Our preferred sleep schedules are generally based on our genetics, with us being classified as one of two basic chronotypes. Scientists classify people who prefer to stay up late and feel more alert in the evenings as “night owls” and those who stick to early mornings and feel best during those times as “morning larks.” However, a recent study conducted in Russia says that scientist may be leaving out two other chronotypes.
The Research Digest reports that 130 volunteers were asked to stay awake for 24 hours without coffee or alcohol as they filled out questionnaires about their how awake they felt throughout the night, sleep patterns, and about how well they functioned the week before the study.
44 volunteers were identified as night owls, displaying higher levels of energy at 9pm than 9am, and 29 volunteers were found to be morning larks, for which the opposite was true. While the night owls typically went to bed about 2 hours later than the morning larks, for the rest of the volunteers neither of these patterns were true.

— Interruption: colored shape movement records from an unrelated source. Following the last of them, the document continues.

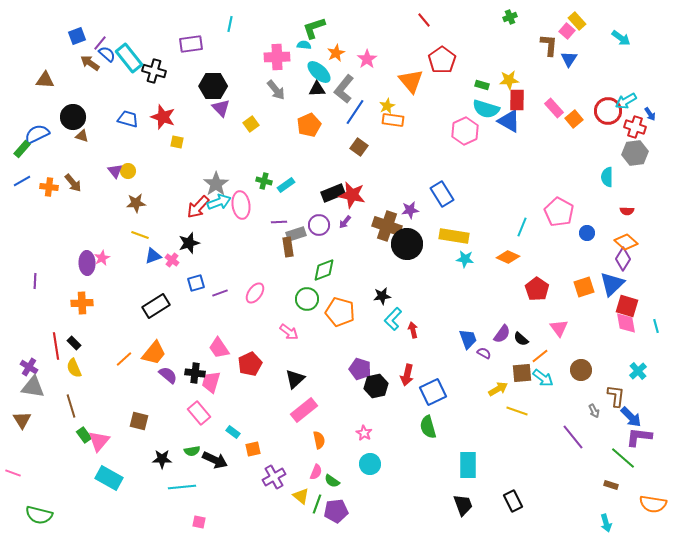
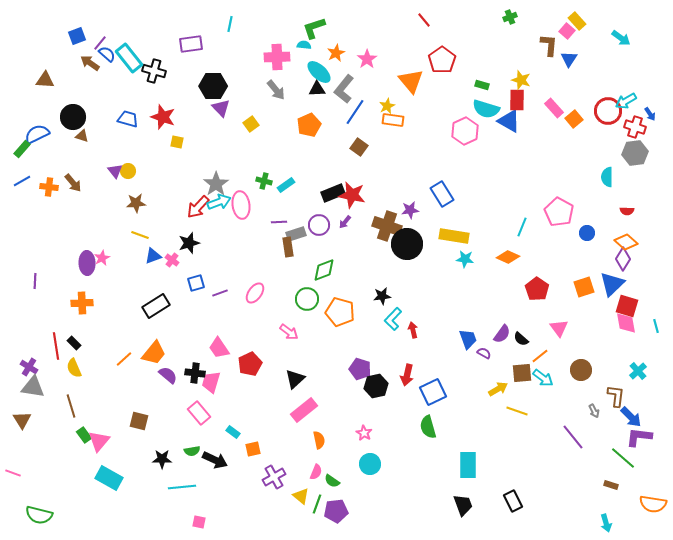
yellow star at (509, 80): moved 12 px right; rotated 24 degrees clockwise
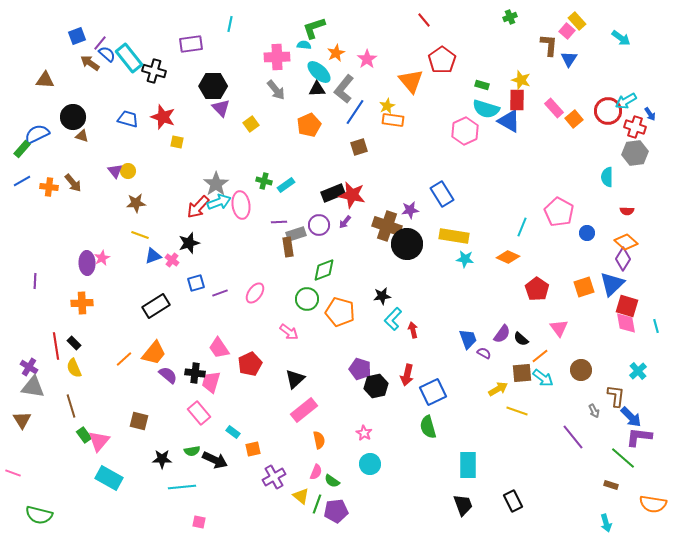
brown square at (359, 147): rotated 36 degrees clockwise
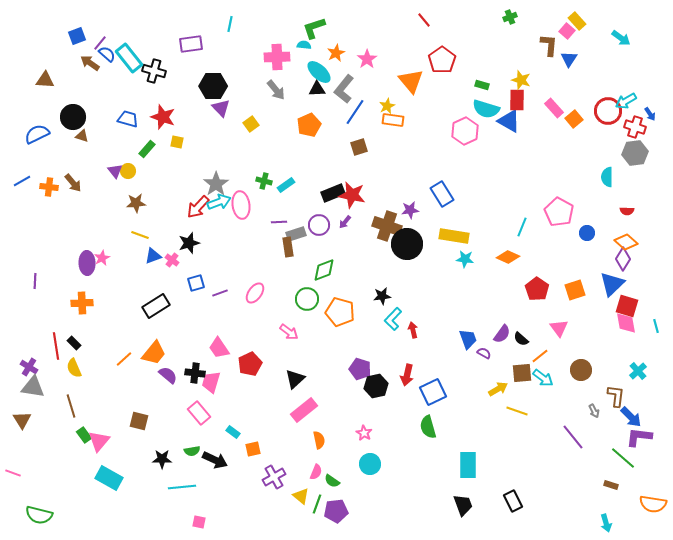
green rectangle at (22, 149): moved 125 px right
orange square at (584, 287): moved 9 px left, 3 px down
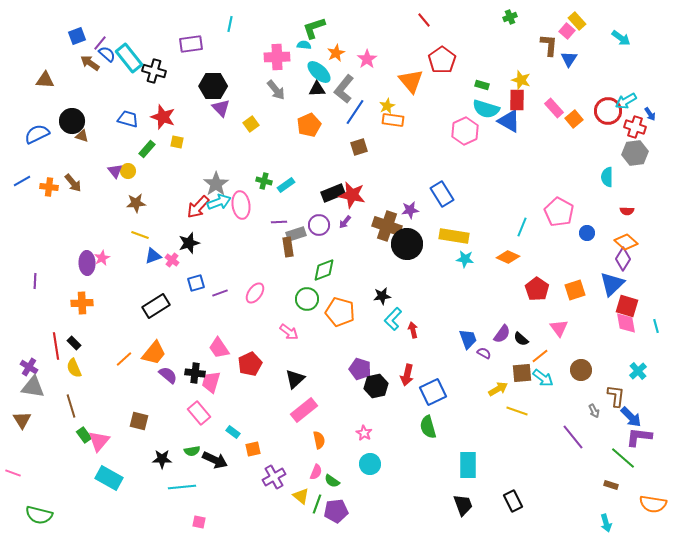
black circle at (73, 117): moved 1 px left, 4 px down
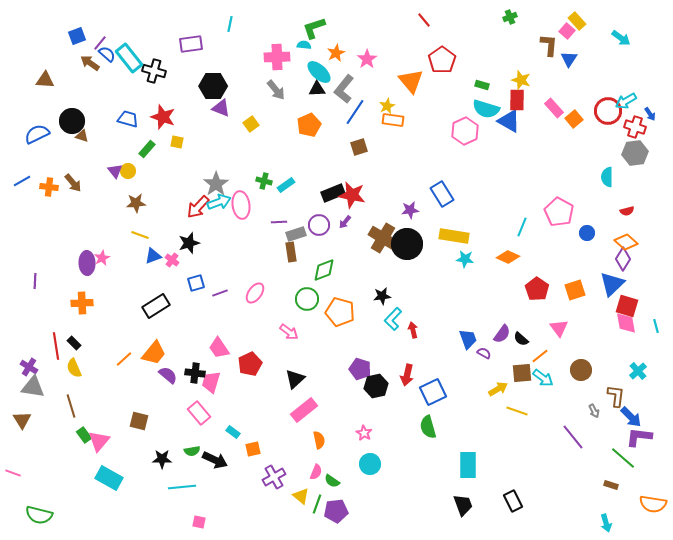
purple triangle at (221, 108): rotated 24 degrees counterclockwise
red semicircle at (627, 211): rotated 16 degrees counterclockwise
brown cross at (387, 226): moved 4 px left, 12 px down; rotated 12 degrees clockwise
brown rectangle at (288, 247): moved 3 px right, 5 px down
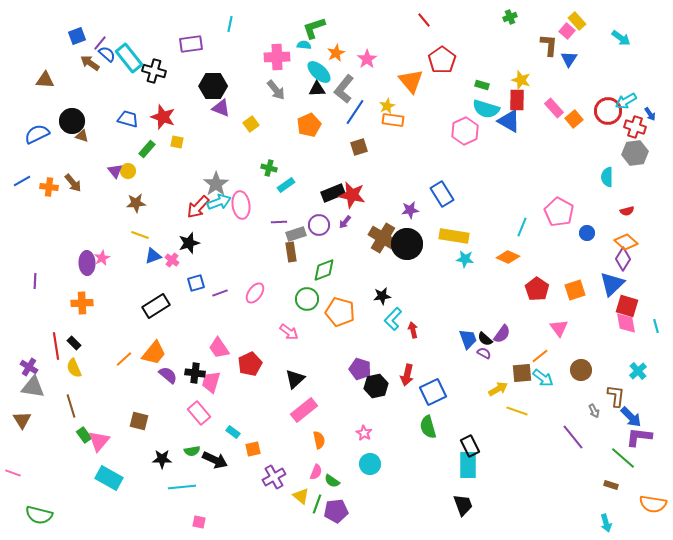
green cross at (264, 181): moved 5 px right, 13 px up
black semicircle at (521, 339): moved 36 px left
black rectangle at (513, 501): moved 43 px left, 55 px up
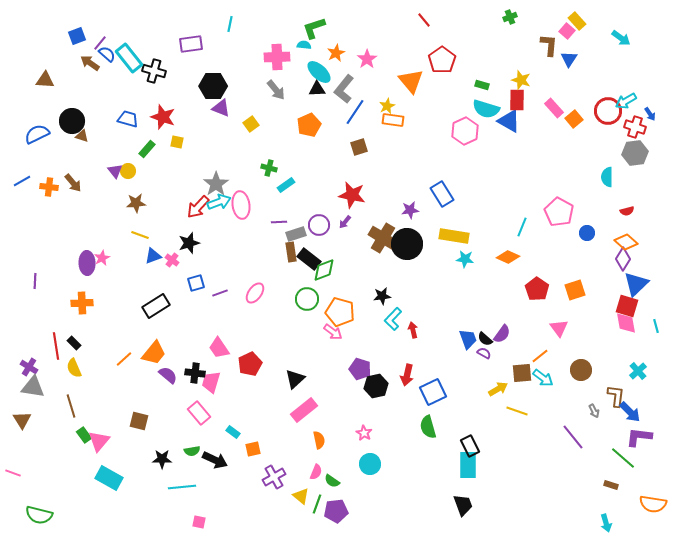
black rectangle at (333, 193): moved 24 px left, 66 px down; rotated 60 degrees clockwise
blue triangle at (612, 284): moved 24 px right
pink arrow at (289, 332): moved 44 px right
blue arrow at (631, 417): moved 1 px left, 5 px up
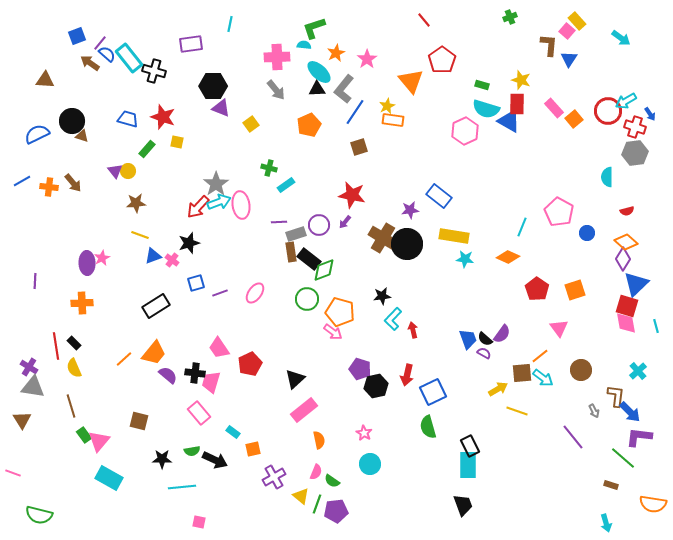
red rectangle at (517, 100): moved 4 px down
blue rectangle at (442, 194): moved 3 px left, 2 px down; rotated 20 degrees counterclockwise
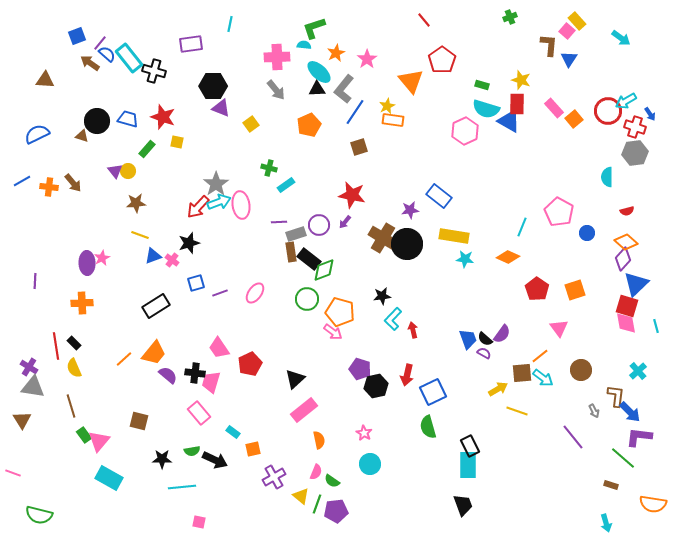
black circle at (72, 121): moved 25 px right
purple diamond at (623, 259): rotated 10 degrees clockwise
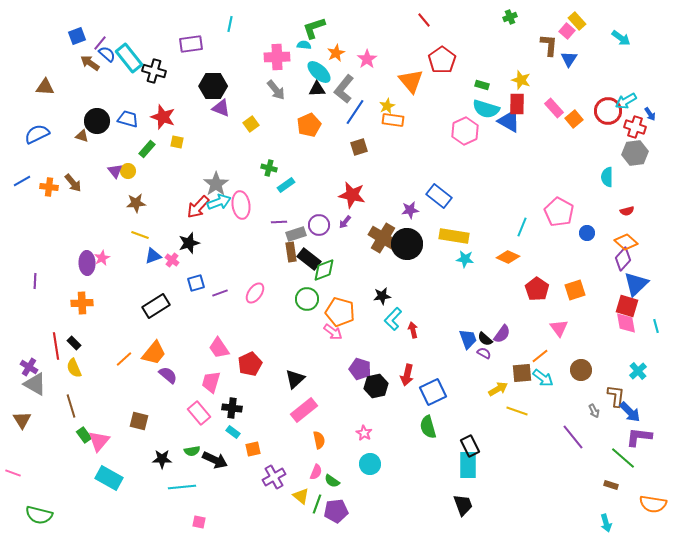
brown triangle at (45, 80): moved 7 px down
black cross at (195, 373): moved 37 px right, 35 px down
gray triangle at (33, 387): moved 2 px right, 3 px up; rotated 20 degrees clockwise
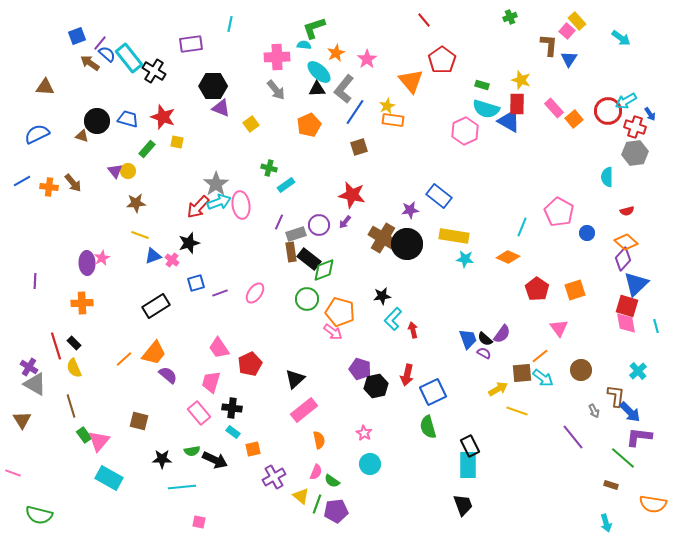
black cross at (154, 71): rotated 15 degrees clockwise
purple line at (279, 222): rotated 63 degrees counterclockwise
red line at (56, 346): rotated 8 degrees counterclockwise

25 people made up a “high energetic” group who felt relativity energetic during both the morning and evening hours, while 32 people found themselves in the “lethargic” group as they reported feeling low energy during both the morning and evening. The people in these two groups also kept a bedtime that feel somewhere between the morning larks and night owl group’s bedtimes. High energetic volunteers slept 30 minutes less than the other 3 groups, collecting an average of 7.5 hours of sleep every night.
The study will be published in the January 2015 issue of the journal Personality and Individual Differences and was conducted by biologist Arcady Putilov and his colleagues at the Siberian Branch of the Russian Academy of Sciences.